__What this task involves__
Write out the records once more, exactly, and keep any image out.

-------- Listed entries --------

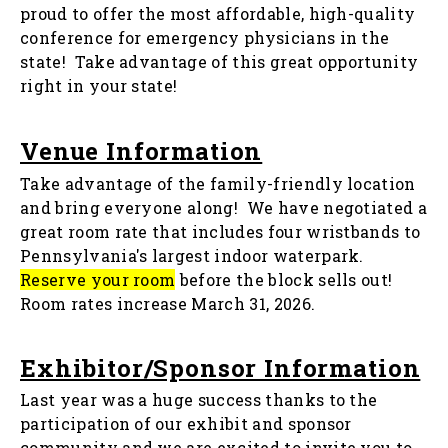
proud to offer the most affordable, high-quality
conference for emergency physicians in the
state! Take advantage of this great opportunity
right in your state!
Venue Information
Take advantage of the family-friendly location
and bring everyone along! We have negotiated a
great room rate that includes four wristbands to
Pennsylvania's largest indoor waterpark.
Reserve your room
before the block sells out!
Room rates increase March 31, 2026.
Exhibitor/Sponsor Information
Last year was a huge success thanks to the
participation of our exhibit and sponsor
community and we are excited to invite you to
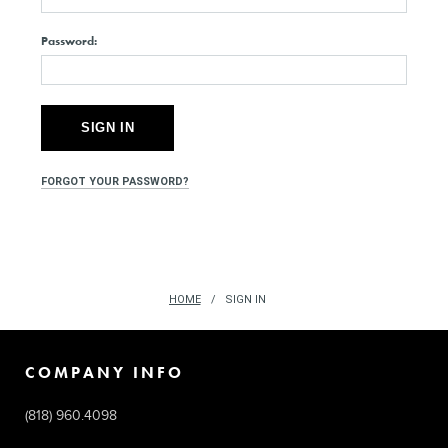
Password:
FORGOT YOUR PASSWORD?
HOME
SIGN IN
COMPANY INFO
(818) 960.4098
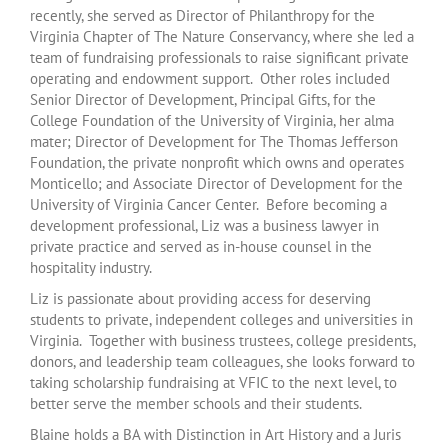
recently, she served as Director of Philanthropy for the
Virginia Chapter of The Nature Conservancy, where she led a
team of fundraising professionals to raise significant private
operating and endowment support. Other roles included
Senior Director of Development, Principal Gifts, for the
College Foundation of the University of Virginia, her alma
mater; Director of Development for The Thomas Jefferson
Foundation, the private nonprofit which owns and operates
Monticello; and Associate Director of Development for the
University of Virginia Cancer Center. Before becoming a
development professional, Liz was a business lawyer in
private practice and served as in-house counsel in the
hospitality industry.
Liz is passionate about providing access for deserving
students to private, independent colleges and universities in
Virginia. Together with business trustees, college presidents,
donors, and leadership team colleagues, she looks forward to
taking scholarship fundraising at VFIC to the next level, to
better serve the member schools and their students.
Blaine holds a BA with Distinction in Art History and a Juris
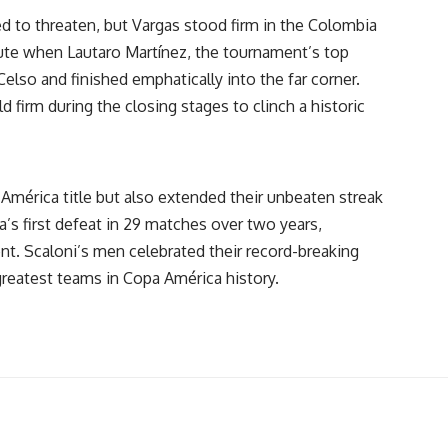
d to threaten, but Vargas stood firm in the Colombia
nute when Lautaro Martínez, the tournament’s top
Celso and finished emphatically into the far corner.
d firm during the closing stages to clinch a historic
América title but also extended their unbeaten streak
’s first defeat in 29 matches over two years,
t. Scaloni’s men celebrated their record-breaking
greatest teams in Copa América history.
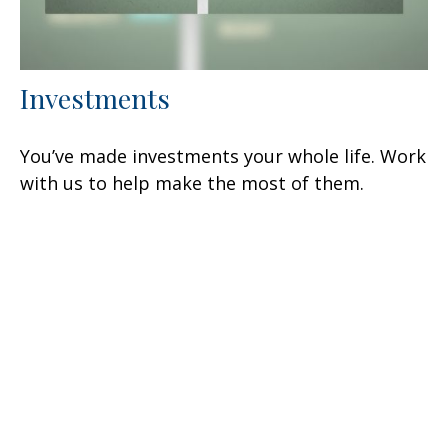
Investments
You’ve made investments your whole life. Work
with us to help make the most of them.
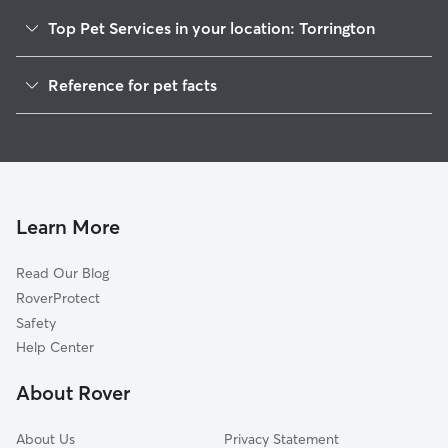
Top Pet Services in your location: Torrington
Pet Sitting in Torrington
Reference for pet facts
Dog Walking in Torrington
1
Global data from Rover (November 2025)
Dog Sitting in Torrington
House Sitting in Torrington
Cat Sitting in Torrington
Pet Boarding in Torrington
Learn More
Dog Boarding in Torrington
Read Our Blog
Doggy Day Care in Torrington
RoverProtect
Safety
Help Center
About Rover
About Us
Privacy Statement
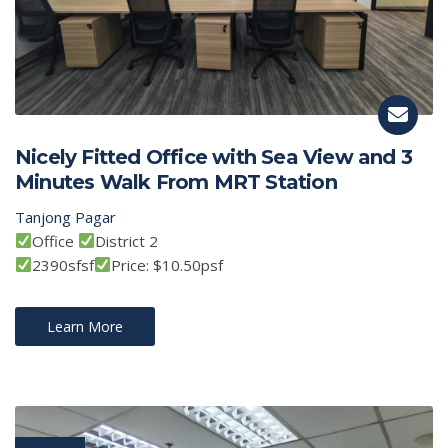
Nicely Fitted Office with Sea View and 3
Minutes Walk From MRT Station
Tanjong Pagar
Office
District 2
2390sfsf
Price: $10.50psf
Learn More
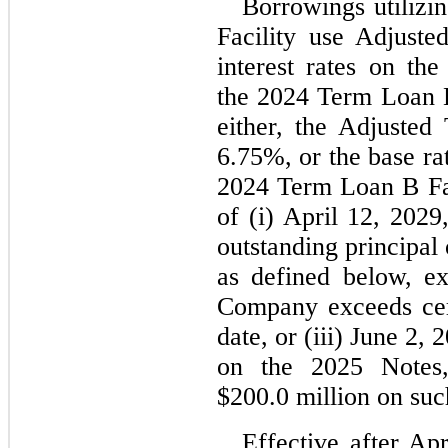
Borrowings utilizi
Facility use Adjust
interest rates on th
the 2024 Term Loan B,
6.75
%, or the base ra
2024 Term Loan B Faci
of (i) 
April 12, 2029
outstanding principal
as defined below, e
Company exceeds certa
date, or (iii) June 2, 
on the 2025 Notes,
$
200.0
 million on suc
Effective after Ap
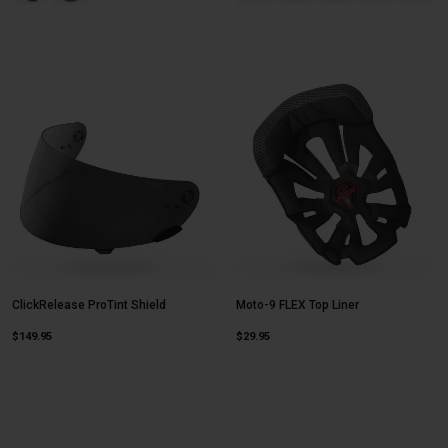
ClickRelease ProTint Shield
Moto-9 FLEX Top Liner
$149.95
$29.95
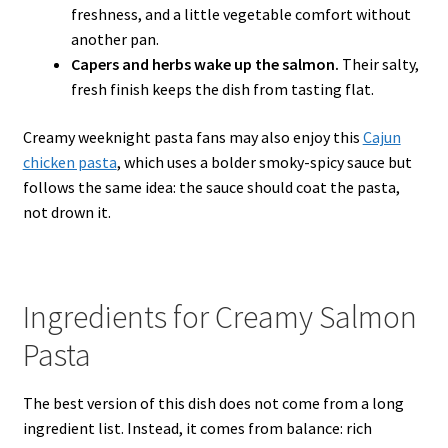
freshness, and a little vegetable comfort without
another pan.
Capers and herbs wake up the salmon.
Their salty,
fresh finish keeps the dish from tasting flat.
Creamy weeknight pasta fans may also enjoy this
Cajun
chicken pasta
, which uses a bolder smoky-spicy sauce but
follows the same idea: the sauce should coat the pasta,
not drown it.
Ingredients for Creamy Salmon
Pasta
The best version of this dish does not come from a long
ingredient list. Instead, it comes from balance: rich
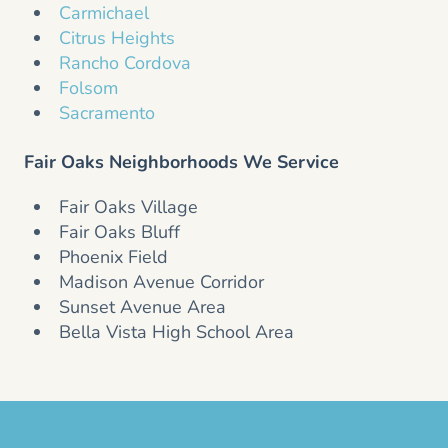
Carmichael
Citrus Heights
Rancho Cordova
Folsom
Sacramento
Fair Oaks Neighborhoods We Service
Fair Oaks Village
Fair Oaks Bluff
Phoenix Field
Madison Avenue Corridor
Sunset Avenue Area
Bella Vista High School Area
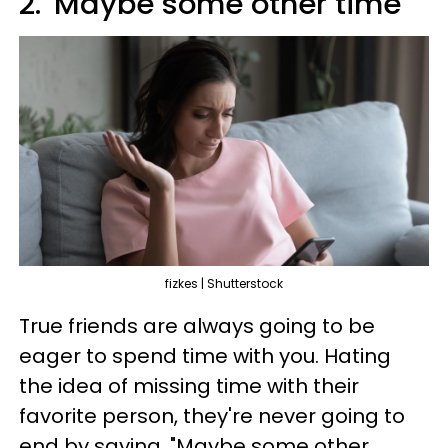
2. 'Maybe some other time'
fizkes | Shutterstock
True friends are always going to be
eager to spend time with you. Hating
the idea of missing time with their
favorite person, they're never going to
end by saying, "Maybe some other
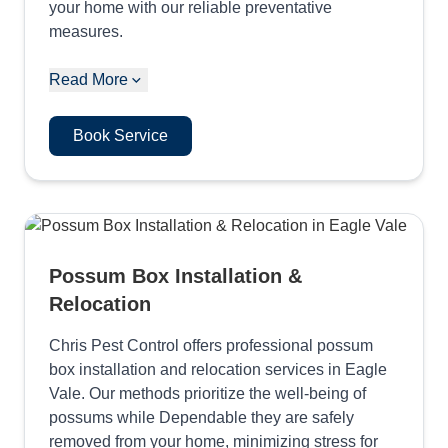
your home with our reliable preventative
measures.
Read More
Book Service
Possum Box Installation &
Relocation
Chris Pest Control offers professional possum
box installation and relocation services in Eagle
Vale. Our methods prioritize the well-being of
possums while Dependable they are safely
removed from your home, minimizing stress for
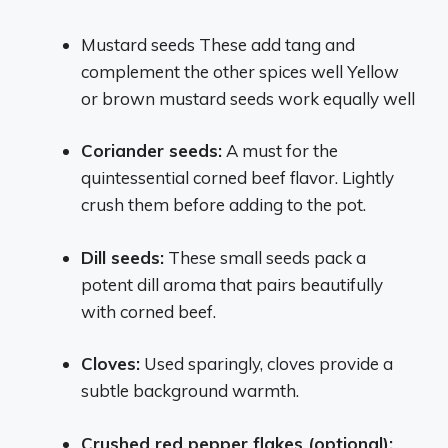
Mustard seeds These add tang and
complement the other spices well Yellow
or brown mustard seeds work equally well
Coriander seeds:
A must for the
quintessential corned beef flavor. Lightly
crush them before adding to the pot.
Dill seeds:
These small seeds pack a
potent dill aroma that pairs beautifully
with corned beef.
Cloves:
Used sparingly, cloves provide a
subtle background warmth.
Crushed red pepper flakes (optional):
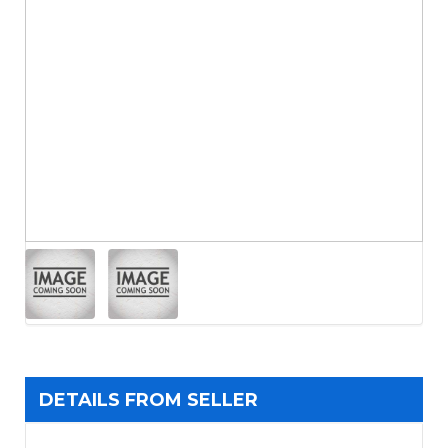
DETAILS FROM SELLER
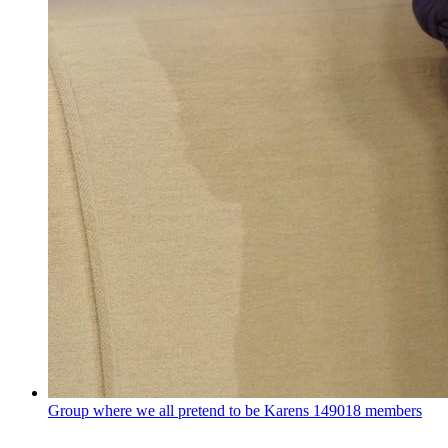
Group where we all pretend to be Karens
149018 members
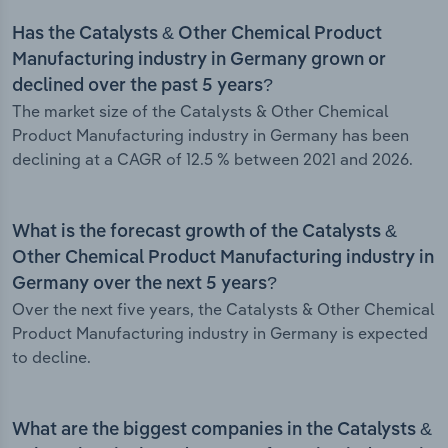
Has the Catalysts & Other Chemical Product
Manufacturing industry in Germany grown or
declined over the past 5 years?
The market size of the Catalysts & Other Chemical
Product Manufacturing industry in Germany has been
declining at a CAGR of 12.5 % between 2021 and 2026.
What is the forecast growth of the Catalysts &
Other Chemical Product Manufacturing industry in
Germany over the next 5 years?
Over the next five years, the Catalysts & Other Chemical
Product Manufacturing industry in Germany is expected
to decline.
What are the biggest companies in the Catalysts &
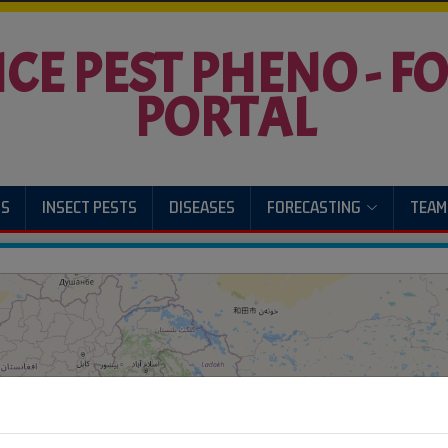
ICE PEST PHENO - 
PORTAL
US
INSECT PESTS
DISEASES
FORECASTING
TEAM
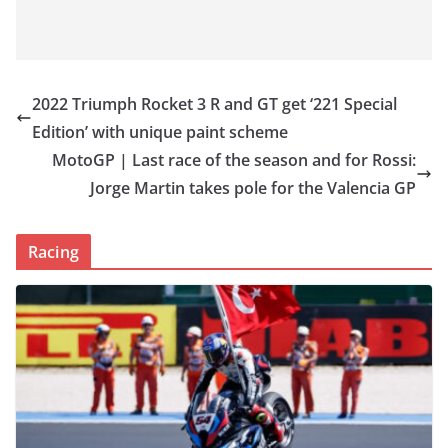
2022 Triumph Rocket 3 R and GT get ‘221 Special
Edition’ with unique paint scheme
MotoGP | Last race of the season and for Rossi:
Jorge Martin takes pole for the Valencia GP
Racing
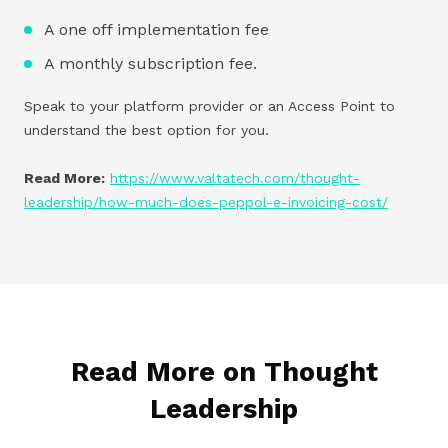
A one off implementation fee
A monthly subscription fee.
Speak to your platform provider or an Access Point to
understand the best option for you.
Read More:
https://www.valtatech.com/thought-
leadership/how-much-does-peppol-e-invoicing-cost/
Read More on Thought
Leadership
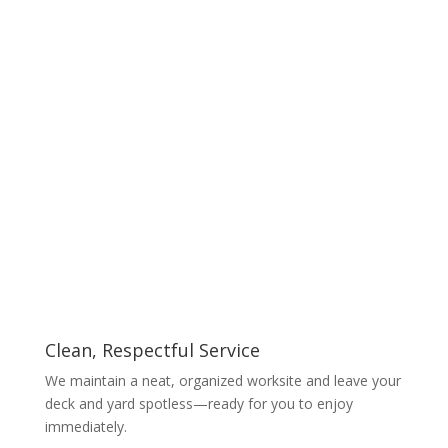
Clean, Respectful Service
We maintain a neat, organized worksite and leave your
deck and yard spotless—ready for you to enjoy
immediately.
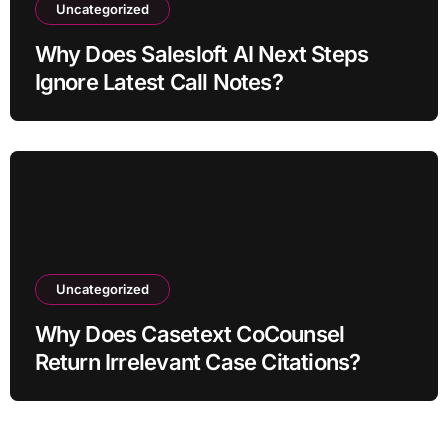
Uncategorized
Why Does Salesloft AI Next Steps
Ignore Latest Call Notes?
Uncategorized
Why Does Casetext CoCounsel
Return Irrelevant Case Citations?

--------

__Completed task__
proud to offer the most affordable, high-quality
conference for emergency physicians in the
state! Take advantage of this great opportunity
right in your state!
Venue Information
Take advantage of the family-friendly location
and bring everyone along! We have negotiated a
great room rate that includes four wristbands to
Pennsylvania's largest indoor waterpark.
Reserve your room
before the block sells out!
Room rates increase March 31, 2026.
Exhibitor/Sponsor Information
Last year was a huge success thanks to the
participation of our exhibit and sponsor
community and we are excited to invite you to
Password:
FORGOT YOUR PASSWORD?
HOME
SIGN IN
COMPANY INFO
(818) 960.4098
recently, she served as Director of Philanthropy for the
Virginia Chapter of The Nature Conservancy, where she led a
team of fundraising professionals to raise significant private
operating and endowment support. Other roles included
Senior Director of Development, Principal Gifts, for the
College Foundation of the University of Virginia, her alma
mater; Director of Development for The Thomas Jefferson
Foundation, the private nonprofit which owns and operates
Monticello; and Associate Director of Development for the
University of Virginia Cancer Center. Before becoming a
development professional, Liz was a business lawyer in
private practice and served as in-house counsel in the
hospitality industry.
Liz is passionate about providing access for deserving
students to private, independent colleges and universities in
Virginia. Together with business trustees, college presidents,
donors, and leadership team colleagues, she looks forward to
taking scholarship fundraising at VFIC to the next level, to
better serve the member schools and their students.
Blaine holds a BA with Distinction in Art History and a Juris
d to threaten, but Vargas stood firm in the Colombia
nute when Lautaro Martínez, the tournament’s top
Celso and finished emphatically into the far corner.
d firm during the closing stages to clinch a historic
América title but also extended their unbeaten streak
’s first defeat in 29 matches over two years,
t. Scaloni’s men celebrated their record-breaking
greatest teams in Copa América history.
Investments
You’ve made investments your whole life. Work
with us to help make the most of them.
Top Pet Services in your location: Torrington
Pet Sitting in Torrington
Reference for pet facts
Dog Walking in Torrington
1
Global data from Rover (November 2025)
Dog Sitting in Torrington
House Sitting in Torrington
Cat Sitting in Torrington
Pet Boarding in Torrington
Learn More
Dog Boarding in Torrington
Read Our Blog
Doggy Day Care in Torrington
RoverProtect
Safety
Help Center
About Rover
About Us
Privacy Statement
Nicely Fitted Office with Sea View and 3
Minutes Walk From MRT Station
Tanjong Pagar
Office
District 2
2390sfsf
Price: $10.50psf
Learn More
Borrowings utilizi
Facility use Adjust
interest rates on th
the 2024 Term Loan B,
6.75
%, or the base ra
2024 Term Loan B Faci
of (i) 
April 12, 2029
outstanding principal
as defined below, e
Company exceeds certa
date, or (iii) June 2, 
on the 2025 Notes,
$
200.0
 million on suc
Effective after Ap
ClickRelease ProTint Shield
Moto-9 FLEX Top Liner
$149.95
$29.95
freshness, and a little vegetable comfort without
another pan.
Capers and herbs wake up the salmon.
Their salty,
fresh finish keeps the dish from tasting flat.
Creamy weeknight pasta fans may also enjoy this
Cajun
chicken pasta
, which uses a bolder smoky-spicy sauce but
follows the same idea: the sauce should coat the pasta,
not drown it.
Ingredients for Creamy Salmon
Pasta
The best version of this dish does not come from a long
ingredient list. Instead, it comes from balance: rich
Carmichael
Citrus Heights
Rancho Cordova
Folsom
Sacramento
Fair Oaks Neighborhoods We Service
Fair Oaks Village
Fair Oaks Bluff
Phoenix Field
Madison Avenue Corridor
Sunset Avenue Area
Bella Vista High School Area
2. 'Maybe some other time'
fizkes | Shutterstock
True friends are always going to be
eager to spend time with you. Hating
the idea of missing time with their
favorite person, they're never going to
end by saying, "Maybe some other
your home with our reliable preventative
measures.
Read More
Book Service
Possum Box Installation &
Relocation
Chris Pest Control offers professional possum
box installation and relocation services in Eagle
Vale. Our methods prioritize the well-being of
possums while Dependable they are safely
removed from your home, minimizing stress for
Mustard seeds These add tang and
complement the other spices well Yellow
or brown mustard seeds work equally well
Coriander seeds:
A must for the
quintessential corned beef flavor. Lightly
crush them before adding to the pot.
Dill seeds:
These small seeds pack a
potent dill aroma that pairs beautifully
with corned beef.
Cloves:
Used sparingly, cloves provide a
subtle background warmth.
Crushed red pepper flakes (optional):
DETAILS FROM SELLER
Group where we all pretend to be Karens
149018 members
Has the Catalysts & Other Chemical Product
Manufacturing industry in Germany grown or
declined over the past 5 years?
The market size of the Catalysts & Other Chemical
Product Manufacturing industry in Germany has been
declining at a CAGR of 12.5 % between 2021 and 2026.
What is the forecast growth of the Catalysts &
Other Chemical Product Manufacturing industry in
Germany over the next 5 years?
Over the next five years, the Catalysts & Other Chemical
Product Manufacturing industry in Germany is expected
to decline.
What are the biggest companies in the Catalysts &
ICE PEST PHENO - 
PORTAL
US
INSECT PESTS
DISEASES
FORECASTING
TEAM
2022 Triumph Rocket 3 R and GT get ‘221 Special
Edition’ with unique paint scheme
MotoGP | Last race of the season and for Rossi:
Jorge Martin takes pole for the Valencia GP
Racing
A one off implementation fee
A monthly subscription fee.
Speak to your platform provider or an Access Point to
understand the best option for you.
Read More:
https://www.valtatech.com/thought-
leadership/how-much-does-peppol-e-invoicing-cost/
Read More on Thought
Leadership
Clean, Respectful Service
We maintain a neat, organized worksite and leave your
deck and yard spotless—ready for you to enjoy
immediately.
Uncategorized
Why Does Salesloft AI Next Steps
Ignore Latest Call Notes?
Uncategorized
Why Does Casetext CoCounsel
Return Irrelevant Case Citations?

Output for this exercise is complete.